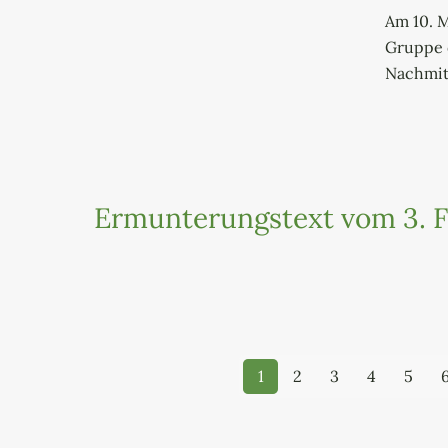
Am 10. M
Gruppe d
Nachmit
Ermunterungstext vom 3. F
1
2
3
4
5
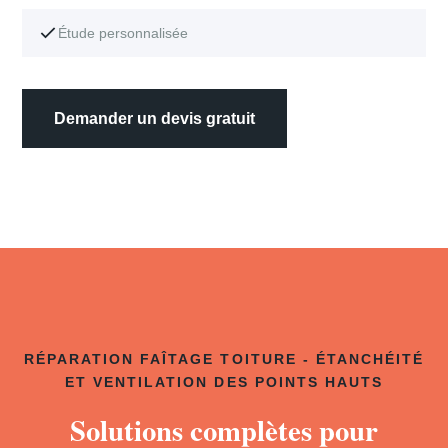
Étude personnalisée
Demander un devis gratuit
RÉPARATION FAÎTAGE TOITURE - ÉTANCHÉITÉ
ET VENTILATION DES POINTS HAUTS
Solutions complètes pour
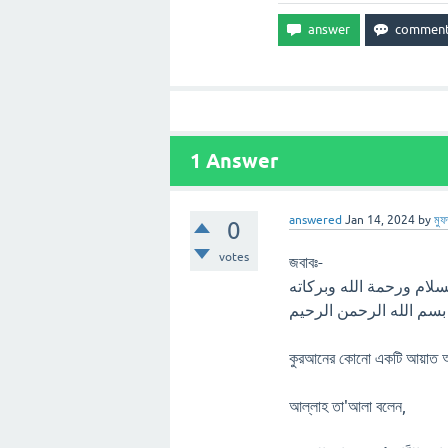
1
Answer
answered
Jan 14, 2024
by
মুফ
0
votes
জবাবঃ-
بسم الله الرحمن الرحيم
কুরআনের কোনো একটি আয়াত অস
আল্লাহ তা'আলা বলেন,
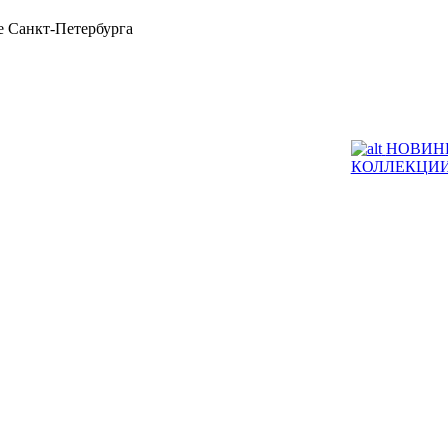
 Санкт-Петербурга
НОВИН
КОЛЛЕКЦИ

• Problem:
No picture is to be included when the lines from the one containing "Jan 14, 2024" through the end of the material above are output exactly; nothing else is written.

• Written reply:
Jan 14, 2024
by
মুফ
0
votes
জবাবঃ-
بسم الله الرحمن الرحيم
কুরআনের কোনো একটি আয়াত অস
আল্লাহ তা'আলা বলেন,
 Санкт-Петербурга
НОВИН
КОЛЛЕКЦИ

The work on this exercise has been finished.